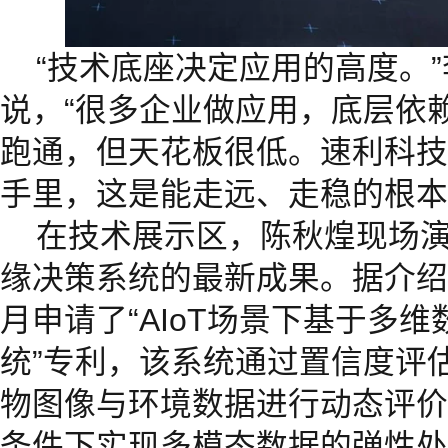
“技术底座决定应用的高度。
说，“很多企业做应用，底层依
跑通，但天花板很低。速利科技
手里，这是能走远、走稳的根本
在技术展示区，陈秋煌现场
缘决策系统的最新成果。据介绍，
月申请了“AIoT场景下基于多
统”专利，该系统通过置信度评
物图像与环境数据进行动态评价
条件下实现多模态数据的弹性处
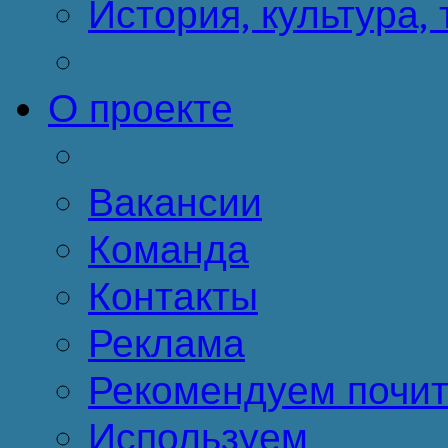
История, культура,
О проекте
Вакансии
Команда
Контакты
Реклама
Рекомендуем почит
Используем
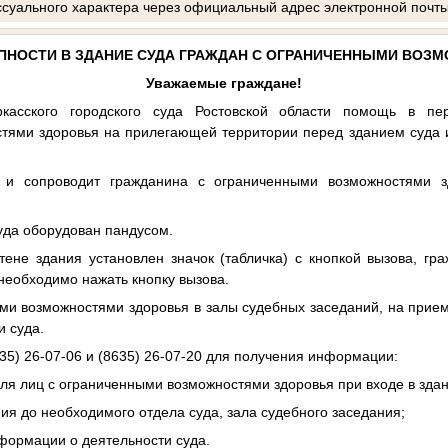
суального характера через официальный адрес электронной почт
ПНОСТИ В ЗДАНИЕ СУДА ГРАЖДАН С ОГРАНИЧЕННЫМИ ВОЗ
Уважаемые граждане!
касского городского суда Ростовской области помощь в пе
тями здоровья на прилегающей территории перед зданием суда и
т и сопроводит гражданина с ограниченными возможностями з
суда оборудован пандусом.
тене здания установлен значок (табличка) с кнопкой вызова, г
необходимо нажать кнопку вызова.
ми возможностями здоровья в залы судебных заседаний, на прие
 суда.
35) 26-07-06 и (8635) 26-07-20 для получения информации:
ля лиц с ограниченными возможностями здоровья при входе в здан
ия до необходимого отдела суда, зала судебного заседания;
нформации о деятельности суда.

TASK OBJECTIVE: All that is wanted is the run of lines from the start of the material through the line that holds "необходимо нажать кнопку вызова.", retyped exactly, with no pictures.

TASK OUTPUT:
“技术底座决定应用的高度。
说，“很多企业做应用，底层依
跑通，但天花板很低。速利科技
手里，这是能走远、走稳的根本
在技术展示区，陈秋煌现场
缘决策系统的最新成果。据介绍，
月申请了“AIoT场景下基于多
统”专利，该系统通过置信度评
物图像与环境数据进行动态评价
条件下实现多模态数据的弹性处
История, культура,
О проекте
Вакансии
Команда
Контакты
Реклама
Рекомендуем почит
Используем
суального характера через официальный адрес электронной почт
ПНОСТИ В ЗДАНИЕ СУДА ГРАЖДАН С ОГРАНИЧЕННЫМИ ВОЗ
Уважаемые граждане!
касского городского суда Ростовской области помощь в пе
тями здоровья на прилегающей территории перед зданием суда и
т и сопроводит гражданина с ограниченными возможностями з
суда оборудован пандусом.
тене здания установлен значок (табличка) с кнопкой вызова, г
необходимо нажать кнопку вызова.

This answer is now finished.